• _PROBLEM DESCRIPTION_
Look below for the line containing "Maps Star Gordyn". Write out that line and the rest through the last one, exactly as they appear, but without pictures.

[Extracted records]
—————

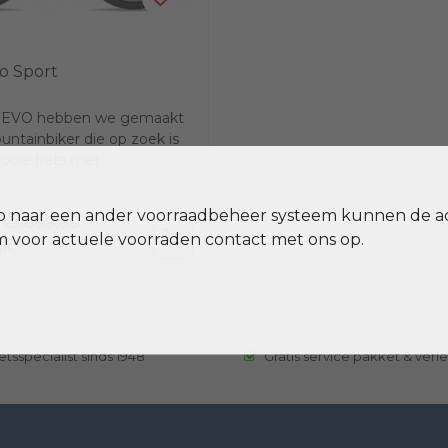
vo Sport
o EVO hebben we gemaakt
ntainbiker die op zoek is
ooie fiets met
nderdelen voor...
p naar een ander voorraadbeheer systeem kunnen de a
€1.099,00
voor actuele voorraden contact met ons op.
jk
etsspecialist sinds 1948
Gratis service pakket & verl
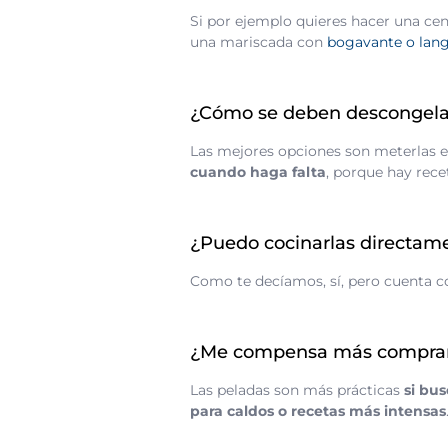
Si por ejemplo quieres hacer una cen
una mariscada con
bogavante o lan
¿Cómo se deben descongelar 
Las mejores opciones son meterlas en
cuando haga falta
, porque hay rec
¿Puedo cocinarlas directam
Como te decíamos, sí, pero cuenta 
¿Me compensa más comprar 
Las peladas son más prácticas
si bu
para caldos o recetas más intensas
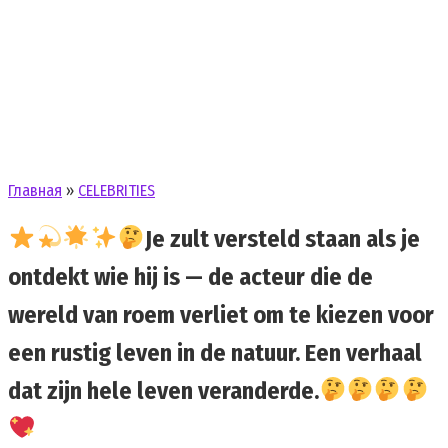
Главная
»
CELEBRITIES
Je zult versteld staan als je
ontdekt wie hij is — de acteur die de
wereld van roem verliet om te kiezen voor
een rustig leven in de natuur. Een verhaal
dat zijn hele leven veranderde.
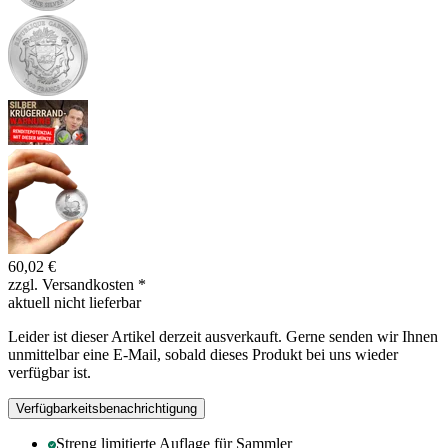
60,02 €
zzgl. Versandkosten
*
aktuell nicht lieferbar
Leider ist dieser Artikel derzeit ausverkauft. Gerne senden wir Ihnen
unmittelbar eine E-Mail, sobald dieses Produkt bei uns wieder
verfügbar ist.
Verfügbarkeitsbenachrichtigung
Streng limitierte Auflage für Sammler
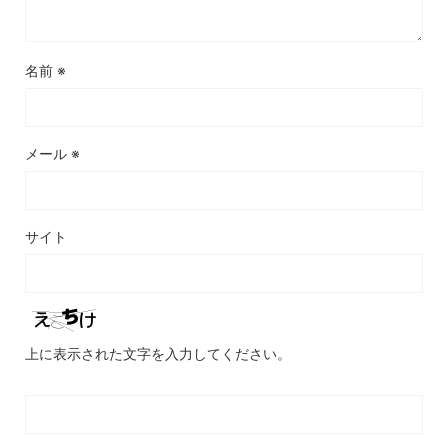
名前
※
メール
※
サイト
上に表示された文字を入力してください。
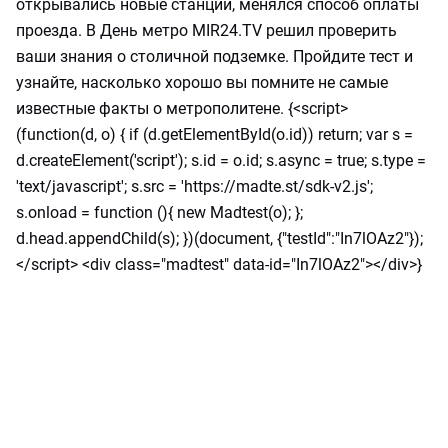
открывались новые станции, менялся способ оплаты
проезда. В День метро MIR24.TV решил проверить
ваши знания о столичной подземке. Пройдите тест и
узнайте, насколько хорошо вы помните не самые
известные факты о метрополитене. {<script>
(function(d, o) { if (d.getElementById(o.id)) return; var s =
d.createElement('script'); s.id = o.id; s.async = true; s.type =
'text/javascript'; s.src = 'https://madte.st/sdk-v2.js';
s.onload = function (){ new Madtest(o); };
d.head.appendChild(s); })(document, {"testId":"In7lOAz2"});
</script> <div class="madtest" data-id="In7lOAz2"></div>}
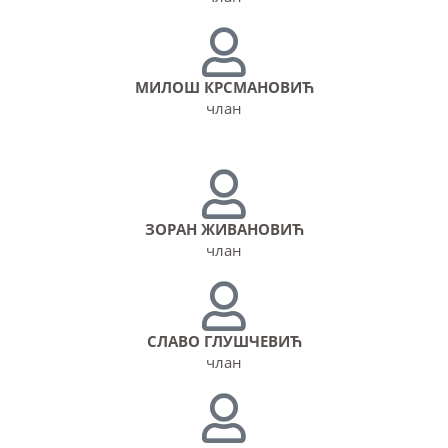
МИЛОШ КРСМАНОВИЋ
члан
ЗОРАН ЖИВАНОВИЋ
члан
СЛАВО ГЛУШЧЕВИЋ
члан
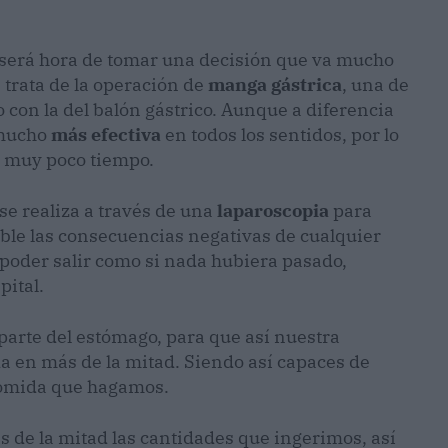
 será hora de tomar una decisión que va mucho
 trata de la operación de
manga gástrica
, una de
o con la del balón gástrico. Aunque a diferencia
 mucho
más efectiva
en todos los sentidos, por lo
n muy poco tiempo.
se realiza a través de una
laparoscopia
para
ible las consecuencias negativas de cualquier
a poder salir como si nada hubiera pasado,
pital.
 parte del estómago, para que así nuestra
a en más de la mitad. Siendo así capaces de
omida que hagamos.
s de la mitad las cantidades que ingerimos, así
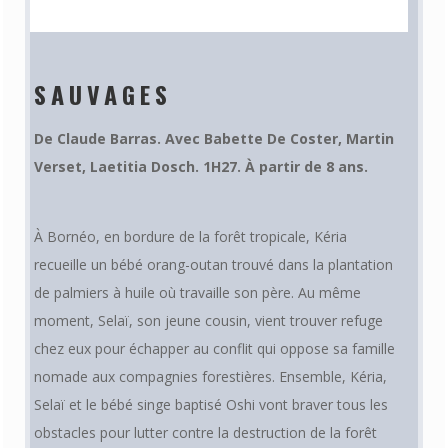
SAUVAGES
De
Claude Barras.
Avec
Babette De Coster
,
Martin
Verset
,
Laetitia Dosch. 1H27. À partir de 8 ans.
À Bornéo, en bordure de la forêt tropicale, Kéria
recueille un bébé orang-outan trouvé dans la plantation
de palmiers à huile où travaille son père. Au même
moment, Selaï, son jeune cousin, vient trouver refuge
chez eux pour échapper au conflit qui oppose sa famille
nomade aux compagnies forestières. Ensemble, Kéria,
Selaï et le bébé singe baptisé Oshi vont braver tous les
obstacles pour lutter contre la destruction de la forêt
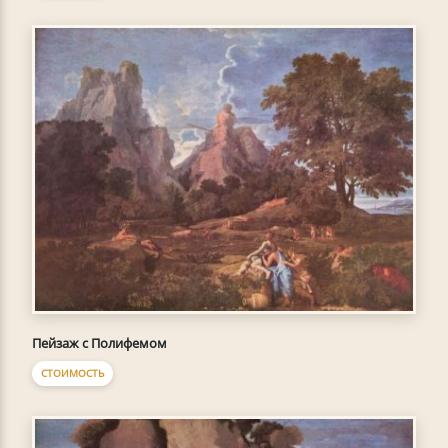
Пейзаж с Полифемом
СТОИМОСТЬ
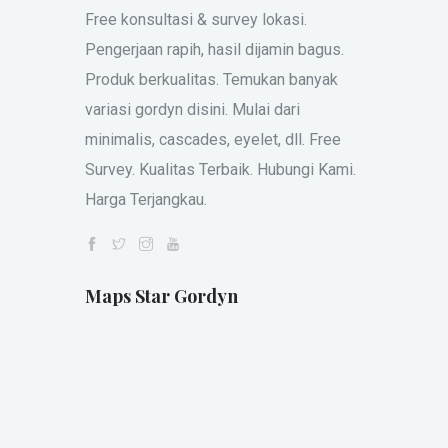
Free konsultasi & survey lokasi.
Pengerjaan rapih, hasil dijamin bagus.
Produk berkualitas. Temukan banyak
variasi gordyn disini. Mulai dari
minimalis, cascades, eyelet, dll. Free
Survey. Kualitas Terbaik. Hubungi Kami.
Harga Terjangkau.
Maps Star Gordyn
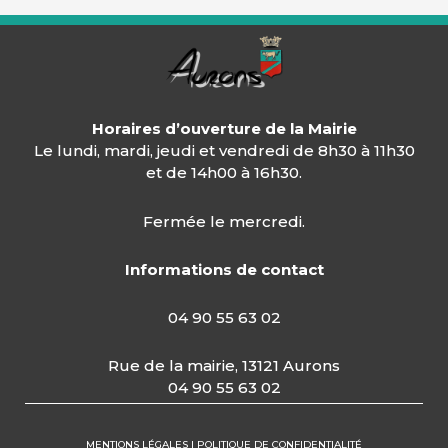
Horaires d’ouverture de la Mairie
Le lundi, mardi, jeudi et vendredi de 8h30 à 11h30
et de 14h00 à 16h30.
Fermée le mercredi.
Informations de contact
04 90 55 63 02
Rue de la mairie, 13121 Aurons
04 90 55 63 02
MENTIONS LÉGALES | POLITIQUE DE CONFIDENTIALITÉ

—————

• _RESULT BELOW_
Maps Star Gordyn
Horaires d’ouverture de la Mairie
Le lundi, mardi, jeudi et vendredi de 8h30 à 11h30
et de 14h00 à 16h30.
Fermée le mercredi.
Informations de contact
04 90 55 63 02
Rue de la mairie, 13121 Aurons
04 90 55 63 02
MENTIONS LÉGALES | POLITIQUE DE CONFIDENTIALITÉ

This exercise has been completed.